Published online by Cambridge University Press: 29 October 2014
Interest in third language (L3) acquisition has increased exponentially in recent years, due to its potential to inform long-lasting debates in theoretical linguistics, language acquisition and psycholinguistics. From the very beginning, researchers investigating child and adult L3 acquisition have considered the many diverse cognitive factors that constrain and condition the initial state and development of newly acquired languages, and their models have duly evolved to incorporate insights from the most recent findings in psycholinguistics, neurolinguistics and cognitive psychology. The articles in this Special Issue of Bilingualism: Language and Cognition, in dealing with issues such as age of acquisition, attrition, relearning, cognitive economy or the reliance on different memory systems – to name but a few – provide an accurate portrayal of current inquiry in the field, and are a particularly fine example of how instrumental research in language acquisition and other cognitive domains can be to each other.
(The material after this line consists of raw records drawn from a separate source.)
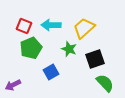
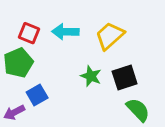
green pentagon: (31, 48) -> (18, 63), moved
green star: (69, 49) -> (91, 76), moved
blue square: (51, 72) -> (37, 95), moved

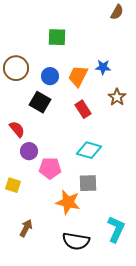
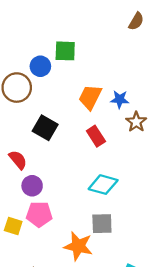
blue star: (103, 67) -> (120, 99), moved
blue circle: (50, 76) -> (40, 66), moved
pink pentagon: (50, 168) -> (39, 214), moved

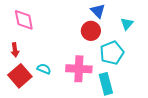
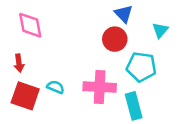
cyan pentagon: (112, 53) -> (141, 67), turned 30
red square: (20, 76) -> (25, 96), turned -30

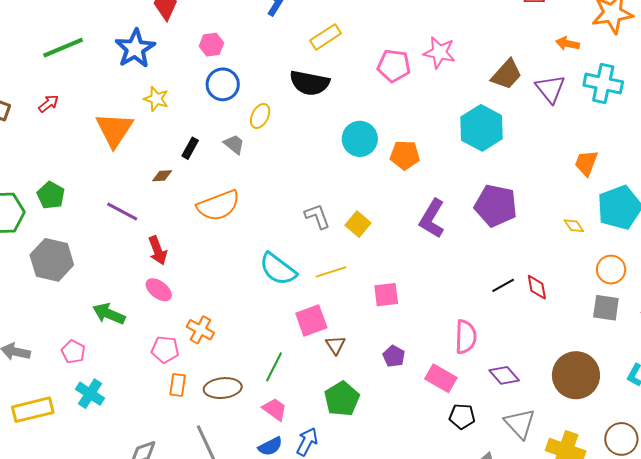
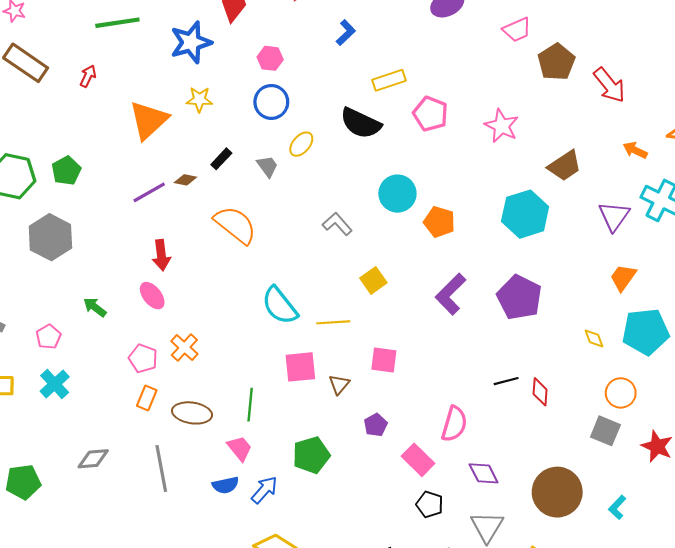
pink pentagon: (394, 66) -> (430, 114), moved
purple triangle: (550, 89) -> (614, 216), moved
yellow star: (156, 99) -> (199, 99), turned -30
red arrow: (49, 104) -> (88, 76), turned -40
orange semicircle: (218, 206) -> (235, 225), turned -135
purple line: (122, 211) -> (149, 192), moved, turned -72
gray L-shape: (317, 216) -> (337, 224), moved, turned -36
green arrow: (109, 314) -> (95, 307), size x0.7
brown triangle: (335, 345) -> (339, 384), moved
green line: (274, 367) -> (250, 405), turned -36

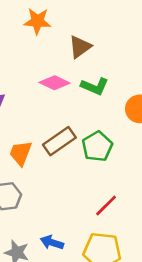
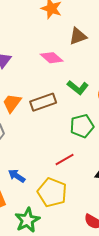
green L-shape: (95, 86) -> (78, 87), moved
green pentagon: (97, 146) -> (82, 126), moved

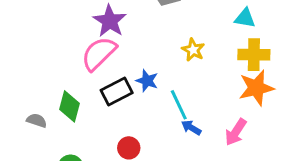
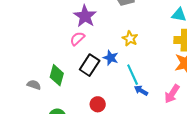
yellow star: (193, 50) -> (130, 39), moved
pink semicircle: (99, 53) -> (77, 39), size x0.6
black rectangle: (117, 91) -> (90, 65), turned -30

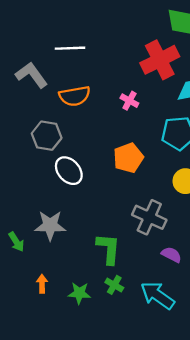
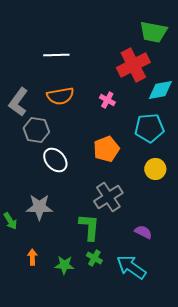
gray L-shape: (31, 75) -> (18, 102), moved, turned -108
gray cross: (149, 217) -> (108, 197), moved, turned 32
With the exception of the paper by Cristina Sanz, Hae In Park and Beatriz Lado, all the papers collected in this Special Issue were presented at the seminar Third Language (L3) Acquisition: A Focus on Cognitive Approaches, which took place at the University of the Basque Country (UPV/EHU) in Vitoria-Gasteiz on May 24–25, 2012. The seminar could not have been organised without the funding support provided by two grants, from the Basque Government (IT311–10) and from the University of the Basque Country UPV/EHU (UFI 11/06), respectively.